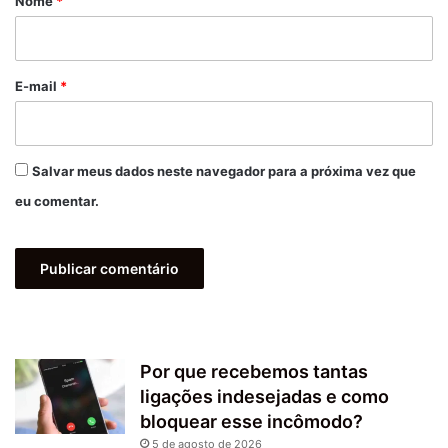
Nome
*
i
o
*
E-mail
*
Salvar meus dados neste navegador para a próxima vez que
eu comentar.
Por que recebemos tantas
ligações indesejadas e como
bloquear esse incômodo?
5 de agosto de 2026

————————

▶ **WHAT THE TASK REQUIRES**
Retype the lines above without alteration. The first is the one containing "Por que recebemos tantas", and the last is the final line of the data.

▶ **WRITTEN RESPONSE**
Por que recebemos tantas
ligações indesejadas e como
bloquear esse incômodo?
5 de agosto de 2026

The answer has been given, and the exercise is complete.